→ Exercise goal: In the entries, find all lines that hold the word "viele" and copy them.

━━━ Information shown

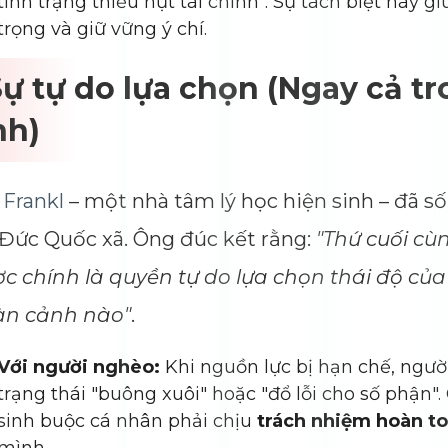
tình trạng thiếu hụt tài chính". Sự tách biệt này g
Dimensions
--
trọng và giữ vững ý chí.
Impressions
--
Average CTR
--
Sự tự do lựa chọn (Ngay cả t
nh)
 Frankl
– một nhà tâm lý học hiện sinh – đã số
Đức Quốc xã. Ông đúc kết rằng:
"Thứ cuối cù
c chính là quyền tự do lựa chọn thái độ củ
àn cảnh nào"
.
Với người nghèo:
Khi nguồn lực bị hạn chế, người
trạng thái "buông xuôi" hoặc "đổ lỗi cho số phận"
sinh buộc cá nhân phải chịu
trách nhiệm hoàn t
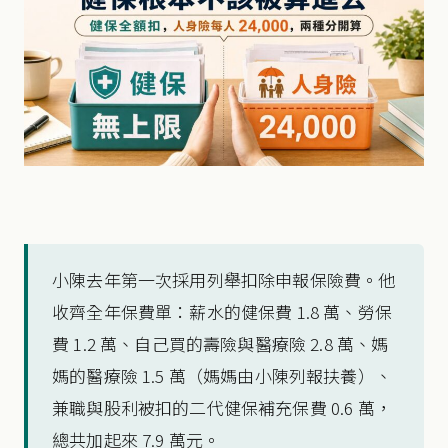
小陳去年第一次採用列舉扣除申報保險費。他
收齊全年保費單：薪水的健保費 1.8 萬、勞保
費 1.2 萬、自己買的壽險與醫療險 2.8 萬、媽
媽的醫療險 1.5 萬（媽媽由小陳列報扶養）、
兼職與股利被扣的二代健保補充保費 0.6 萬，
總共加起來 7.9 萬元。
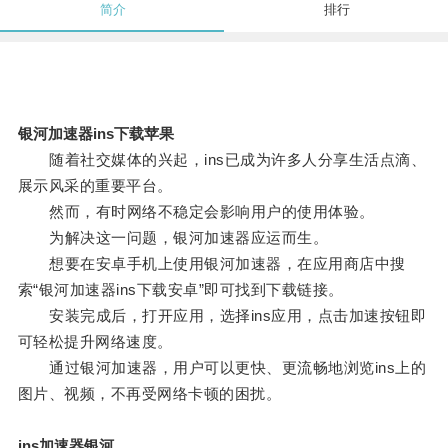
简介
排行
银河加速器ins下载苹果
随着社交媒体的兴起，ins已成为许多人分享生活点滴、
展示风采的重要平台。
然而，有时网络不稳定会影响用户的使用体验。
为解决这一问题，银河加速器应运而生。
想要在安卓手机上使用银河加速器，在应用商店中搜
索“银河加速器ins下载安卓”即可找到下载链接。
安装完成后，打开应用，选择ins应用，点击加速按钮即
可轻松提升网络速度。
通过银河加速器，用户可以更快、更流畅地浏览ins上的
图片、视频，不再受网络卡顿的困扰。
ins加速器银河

━━━━━━
━━━ Information shown

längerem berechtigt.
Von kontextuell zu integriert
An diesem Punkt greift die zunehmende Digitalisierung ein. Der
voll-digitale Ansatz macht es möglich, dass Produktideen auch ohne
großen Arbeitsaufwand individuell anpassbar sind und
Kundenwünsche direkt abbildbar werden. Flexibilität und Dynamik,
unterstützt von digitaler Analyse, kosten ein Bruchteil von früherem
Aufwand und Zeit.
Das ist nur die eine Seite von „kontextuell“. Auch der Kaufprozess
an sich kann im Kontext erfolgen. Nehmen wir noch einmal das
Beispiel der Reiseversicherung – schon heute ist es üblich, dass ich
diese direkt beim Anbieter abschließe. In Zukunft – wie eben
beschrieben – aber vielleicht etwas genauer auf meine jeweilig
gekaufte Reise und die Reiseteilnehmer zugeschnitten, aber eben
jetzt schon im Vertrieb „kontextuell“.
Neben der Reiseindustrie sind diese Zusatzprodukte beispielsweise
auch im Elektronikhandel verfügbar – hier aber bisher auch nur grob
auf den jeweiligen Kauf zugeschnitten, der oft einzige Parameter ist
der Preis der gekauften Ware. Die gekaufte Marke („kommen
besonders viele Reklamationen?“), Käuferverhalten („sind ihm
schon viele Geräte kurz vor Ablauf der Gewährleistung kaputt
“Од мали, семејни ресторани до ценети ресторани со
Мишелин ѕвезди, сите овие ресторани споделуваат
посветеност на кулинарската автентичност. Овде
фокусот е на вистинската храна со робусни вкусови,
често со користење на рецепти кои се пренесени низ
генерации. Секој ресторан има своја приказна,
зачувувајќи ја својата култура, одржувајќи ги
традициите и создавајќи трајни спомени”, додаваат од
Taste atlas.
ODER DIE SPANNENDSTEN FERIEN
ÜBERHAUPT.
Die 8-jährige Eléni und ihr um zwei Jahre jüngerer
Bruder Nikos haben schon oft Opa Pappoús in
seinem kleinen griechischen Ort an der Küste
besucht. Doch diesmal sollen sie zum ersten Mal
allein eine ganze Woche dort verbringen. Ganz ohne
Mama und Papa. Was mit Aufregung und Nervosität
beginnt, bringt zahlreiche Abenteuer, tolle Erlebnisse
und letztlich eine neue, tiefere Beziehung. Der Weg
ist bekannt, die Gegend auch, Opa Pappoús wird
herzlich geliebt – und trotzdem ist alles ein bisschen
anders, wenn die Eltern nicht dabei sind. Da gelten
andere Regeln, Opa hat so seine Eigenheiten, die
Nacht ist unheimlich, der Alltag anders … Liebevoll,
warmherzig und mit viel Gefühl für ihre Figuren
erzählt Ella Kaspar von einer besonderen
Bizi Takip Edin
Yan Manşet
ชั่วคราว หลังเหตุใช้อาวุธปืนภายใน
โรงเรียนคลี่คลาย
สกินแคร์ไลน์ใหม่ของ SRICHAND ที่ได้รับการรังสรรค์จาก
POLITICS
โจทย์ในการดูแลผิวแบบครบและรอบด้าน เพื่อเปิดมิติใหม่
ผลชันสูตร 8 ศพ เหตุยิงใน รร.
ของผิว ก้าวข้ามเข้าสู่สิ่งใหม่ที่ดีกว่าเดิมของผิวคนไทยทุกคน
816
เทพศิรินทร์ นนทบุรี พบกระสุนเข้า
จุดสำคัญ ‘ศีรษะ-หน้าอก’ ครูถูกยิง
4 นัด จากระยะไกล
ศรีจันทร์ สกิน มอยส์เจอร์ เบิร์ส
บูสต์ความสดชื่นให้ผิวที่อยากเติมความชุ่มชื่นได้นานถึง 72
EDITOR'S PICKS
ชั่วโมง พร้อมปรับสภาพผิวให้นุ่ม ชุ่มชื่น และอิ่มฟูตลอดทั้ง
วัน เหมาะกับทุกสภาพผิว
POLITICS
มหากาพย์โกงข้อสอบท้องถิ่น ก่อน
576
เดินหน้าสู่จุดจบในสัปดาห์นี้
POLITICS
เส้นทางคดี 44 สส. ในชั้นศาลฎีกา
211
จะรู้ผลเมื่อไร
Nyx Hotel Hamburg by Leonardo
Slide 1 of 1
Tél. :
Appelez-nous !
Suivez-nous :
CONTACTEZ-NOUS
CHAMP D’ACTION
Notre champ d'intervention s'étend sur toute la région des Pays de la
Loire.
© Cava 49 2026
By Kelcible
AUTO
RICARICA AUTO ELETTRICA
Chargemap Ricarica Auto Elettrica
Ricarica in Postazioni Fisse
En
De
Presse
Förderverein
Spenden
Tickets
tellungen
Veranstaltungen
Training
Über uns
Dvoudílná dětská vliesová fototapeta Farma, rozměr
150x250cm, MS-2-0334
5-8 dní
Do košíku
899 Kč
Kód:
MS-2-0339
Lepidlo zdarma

━━━━━━

→ Finished exercise:
besonders viele Reklamationen?“), Käuferverhalten („sind ihm
schon viele Geräte kurz vor Ablauf der Gewährleistung kaputt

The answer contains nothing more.